Reputation: 10539
Uploading to GCE from a pod inside GKE takes really long. I hoped the upgrade to kubernetes 1.1 would help, but it didn't. It is faster, but not as fast as it should be. I made some benchmarks, uploading a single file with 100MiB:
docker 1.7.2 local
took {20m51s240ms}, that's about ~{0.07993605115907274}MB/s
docker 1.8.3 local
took {3m51s193ms}, that's about ~{0.4329004329004329}MB/s
docker 1.9.0 local
took {3m51s424ms}, that's about ~{0.4329004329004329}MB/s
kubernetes 1.0
took {1h10s952ms}, that's about ~{0.027700831024930747}MB/s
kubernetes 1.1.2 (docker 1.8.3)
took {32m11s359ms}, that's about ~{0.05178663904712584}MB/s
As you can see the thruput doubles with kubernetes 1.1.2, but is still really slow. If I want to upload 1GB I have to wait for ~5 hours, this can't be the expected behaviour. GKE runs inside the Google infrastructure, so I expect that it should be faster or at least as fast as uploading from local.
I also noted a very high CPU load (70%) while uploading. It was tested with a n1-highmem-4
machine-type and a single RC/pod that was doing nothing then the upload.
I'm using the java client with the GAV coordinates com.google.appengine.tools:appengine-gcs-client:0.5
The relevant code is as follows:
InputStream inputStream = ...; // 100MB RandomData from RAM
StorageObject so = new StorageObject().setContentType("text/plain").setName(objectName);
AbstractInputStreamContent content = new InputStreamContent("text/plain", inputStream);
Stopwatch watch = Stopwatch.createStarted();
storage.objects().insert(bucket.getName(), so, content).execute();
watch.stop();
Copying a 100MB file using a manually installed gcloud with gsutil cp
took nearly no time (3 seconds). So it might be an issue with the java-library? The question still remains, how to improve the upload time using the java-library?
Upvotes: 1
Views: 2279
Reputation: 10539
Solution is to enable "DirectUpload", so instead of writing
storage.objects().insert(bucket.getName(), so, content).execute();
you have to write:
Storage.Objects.Insert insert = storage.objects().insert(bucket.getName(), so, content);
insert.getMediaHttpUploader().setDirectUploadEnabled(true);
insert.execute();
Performance I get with this solution:
JavaDoc for the setDirectUploadEnabled
:
Sets whether direct media upload is enabled or disabled.
If value is set to true then a direct upload will be done where the whole media content is uploaded in a single request. If value is set to false then the upload uses the resumable media upload protocol to upload in data chunks.
Direct upload is recommended if the content size falls below a certain minimum limit.
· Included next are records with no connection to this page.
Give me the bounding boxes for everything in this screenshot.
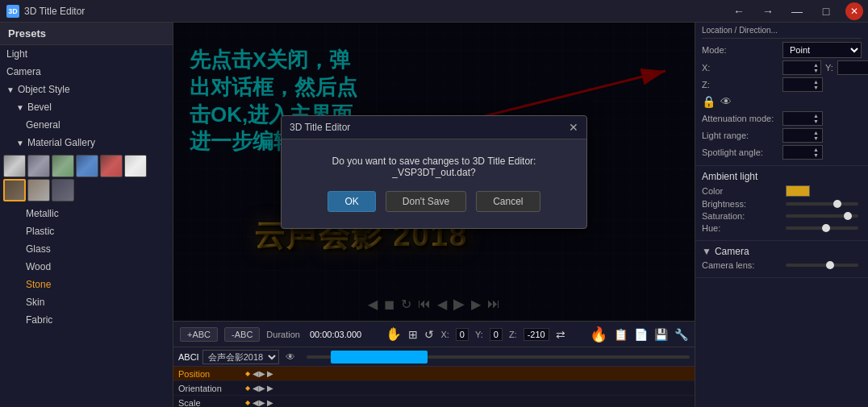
sidebar-item-general[interactable]: General bbox=[0, 116, 173, 134]
maximize-btn[interactable]: □ bbox=[812, 0, 841, 23]
sidebar-item-camera[interactable]: Camera bbox=[0, 63, 173, 81]
x-spin-arrows[interactable]: ▲▼ bbox=[813, 62, 819, 73]
sidebar-item-metallic[interactable]: Metallic bbox=[0, 205, 173, 222]
sidebar-item-light[interactable]: Light bbox=[0, 45, 173, 63]
sidebar-item-glass[interactable]: Glass bbox=[0, 240, 173, 258]
light-range-spinbox[interactable]: 1 ▲▼ bbox=[782, 128, 823, 143]
sidebar-item-fabric[interactable]: Fabric bbox=[0, 311, 173, 329]
x-down[interactable]: ▼ bbox=[813, 68, 819, 73]
modal-ok-btn[interactable]: OK bbox=[328, 191, 375, 212]
spotlight-input[interactable]: 0 bbox=[785, 147, 813, 157]
app-title: 3D Title Editor bbox=[24, 6, 85, 17]
thumb-stone-2[interactable] bbox=[27, 179, 50, 201]
x-up[interactable]: ▲ bbox=[813, 62, 819, 68]
sidebar-item-skin[interactable]: Skin bbox=[0, 293, 173, 311]
duration-value: 00:00:03.000 bbox=[310, 330, 361, 339]
sidebar-item-bevel[interactable]: ▼ Bevel bbox=[0, 98, 173, 116]
scale-track-arrows[interactable]: ◀▶ bbox=[252, 398, 265, 407]
spotlight-arrows[interactable]: ▲▼ bbox=[813, 147, 819, 158]
clip-area bbox=[307, 349, 690, 365]
thumb-stone-3[interactable] bbox=[52, 179, 74, 201]
y-spinbox[interactable]: 400 ▲▼ bbox=[837, 60, 868, 75]
hue-slider-track[interactable] bbox=[786, 226, 858, 230]
position-track-arrows[interactable]: ◀▶ bbox=[252, 369, 265, 378]
track-name-select[interactable]: 会声会影2018 bbox=[202, 350, 279, 364]
link-icon[interactable]: ⇄ bbox=[556, 328, 565, 341]
close-btn[interactable]: ✕ bbox=[845, 2, 863, 20]
z-up[interactable]: ▲ bbox=[813, 79, 819, 85]
mode-select[interactable]: Point Direction Spot bbox=[782, 42, 862, 58]
camera-lens-slider-track[interactable] bbox=[786, 264, 858, 267]
hue-slider-thumb[interactable] bbox=[822, 224, 830, 232]
timeline-icon-4[interactable]: 💾 bbox=[654, 328, 668, 341]
light-range-arrows[interactable]: ▲▼ bbox=[813, 130, 819, 141]
z-spin-arrows[interactable]: ▲▼ bbox=[813, 79, 819, 90]
timeline-icon-1[interactable]: 🔥 bbox=[590, 326, 607, 343]
z-down[interactable]: ▼ bbox=[813, 85, 819, 90]
modal-dontsave-btn[interactable]: Don't Save bbox=[386, 191, 466, 212]
modal-cancel-btn[interactable]: Cancel bbox=[476, 191, 540, 212]
thumb-metallic-1[interactable] bbox=[3, 155, 26, 177]
clip-bar[interactable] bbox=[331, 351, 428, 363]
sidebar-item-object-style[interactable]: ▼ Object Style bbox=[0, 81, 173, 98]
z-input[interactable]: -800 bbox=[785, 80, 813, 89]
orientation-keyframe-diamond[interactable]: ◆ bbox=[245, 384, 250, 392]
y-value: 0 bbox=[490, 328, 503, 341]
nav-forward-btn[interactable]: → bbox=[753, 0, 782, 23]
brightness-slider-thumb[interactable] bbox=[833, 200, 841, 208]
canvas-area[interactable]: 先点击X关闭，弹 出对话框，然后点 击OK,进入主界面 进一步编辑。 云声会影 … bbox=[173, 23, 695, 321]
thumb-plastic-1[interactable] bbox=[76, 155, 98, 177]
lock-icon[interactable]: 🔒 bbox=[702, 95, 716, 108]
remove-abc-btn[interactable]: -ABC bbox=[224, 327, 260, 342]
sidebar-item-plastic[interactable]: Plastic bbox=[0, 222, 173, 240]
track-header: ABCI 会声会影2018 👁 bbox=[173, 347, 695, 367]
frame-select-icon[interactable]: ⊞ bbox=[408, 328, 418, 341]
spotlight-spinbox[interactable]: 0 ▲▼ bbox=[782, 145, 823, 160]
thumb-stone-1[interactable] bbox=[3, 179, 26, 201]
brightness-row: Brightness: bbox=[702, 199, 862, 209]
nav-back-btn[interactable]: ← bbox=[724, 0, 753, 23]
modal-close-btn[interactable]: ✕ bbox=[569, 121, 578, 134]
saturation-slider-thumb[interactable] bbox=[844, 212, 852, 220]
y-input[interactable]: 400 bbox=[840, 63, 868, 73]
timeline-icon-5[interactable]: 🔧 bbox=[674, 328, 688, 341]
thumb-metallic-2[interactable] bbox=[27, 155, 50, 177]
attenuation-input[interactable]: 0 bbox=[785, 114, 813, 123]
minimize-btn[interactable]: — bbox=[782, 0, 812, 23]
scale-track-forward[interactable]: ▶ bbox=[267, 398, 273, 407]
thumb-metallic-3[interactable] bbox=[52, 155, 74, 177]
bevel-arrow: ▼ bbox=[16, 103, 24, 112]
sidebar-item-wood[interactable]: Wood bbox=[0, 258, 173, 276]
camera-arrow-icon: ▼ bbox=[702, 246, 712, 257]
modal-overlay: 3D Title Editor ✕ Do you want to save ch… bbox=[173, 23, 695, 321]
x-label: X: bbox=[440, 330, 449, 339]
add-abc-btn[interactable]: +ABC bbox=[180, 327, 218, 342]
hand-icon[interactable]: ✋ bbox=[386, 326, 402, 342]
saturation-slider-track[interactable] bbox=[786, 214, 858, 218]
orientation-track-arrows[interactable]: ◀▶ bbox=[252, 384, 265, 392]
z-spinbox[interactable]: -800 ▲▼ bbox=[782, 77, 823, 92]
timeline-icon-3[interactable]: 📄 bbox=[634, 328, 648, 341]
camera-lens-slider-thumb[interactable] bbox=[826, 261, 834, 269]
orientation-track-forward[interactable]: ▶ bbox=[267, 384, 273, 392]
scale-keyframe-diamond[interactable]: ◆ bbox=[245, 399, 250, 406]
thumb-plastic-3[interactable] bbox=[124, 155, 147, 177]
x-spinbox[interactable]: 600 ▲▼ bbox=[782, 60, 821, 75]
thumb-plastic-2[interactable] bbox=[100, 155, 123, 177]
timeline-icon-2[interactable]: 📋 bbox=[614, 328, 628, 341]
sidebar-item-stone[interactable]: Stone bbox=[0, 276, 173, 293]
sidebar-item-material-gallery[interactable]: ▼ Material Gallery bbox=[0, 134, 173, 152]
eye2-icon[interactable]: 👁 bbox=[720, 95, 732, 108]
z-coord-label: Z: bbox=[702, 80, 782, 89]
position-track-forward[interactable]: ▶ bbox=[267, 369, 273, 378]
track-eye-icon[interactable]: 👁 bbox=[286, 351, 295, 363]
attenuation-spinbox[interactable]: 0 ▲▼ bbox=[782, 111, 823, 126]
x-input[interactable]: 600 bbox=[785, 63, 813, 73]
light-range-input[interactable]: 1 bbox=[785, 131, 813, 140]
reset-icon[interactable]: ↺ bbox=[424, 328, 434, 341]
ambient-color-swatch[interactable] bbox=[786, 185, 810, 197]
brightness-slider-track[interactable] bbox=[786, 202, 858, 206]
position-keyframe-diamond[interactable]: ◆ bbox=[245, 370, 250, 377]
attenuation-spin-arrows[interactable]: ▲▼ bbox=[813, 113, 819, 124]
light-location-header: Location / Direction... bbox=[702, 26, 862, 39]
This is because there's minimum block write size for some Google APIs, so if the resumable request fails in the space of that first block, the client will have to restart from the beginning anyway.
Defaults to false.
Upvotes: 1
Reputation: 10677
The fact that you're seeing high CPU load and that the slowness only affects Java and not the Python gsutil
is consistent with the slow AES GCM issue in Java 8. The issue is fixed in Java 9 using appropriate specialized CPU instructions.
If you have control over it, then either using Java 7 or adding jdk.tls.disabledAlgorithms=SSLv3,GCM
to a file passed to java -Djava.security.properties
should fix the slowness as explained in this answer to the general slow AES GCM question.
Upvotes: 0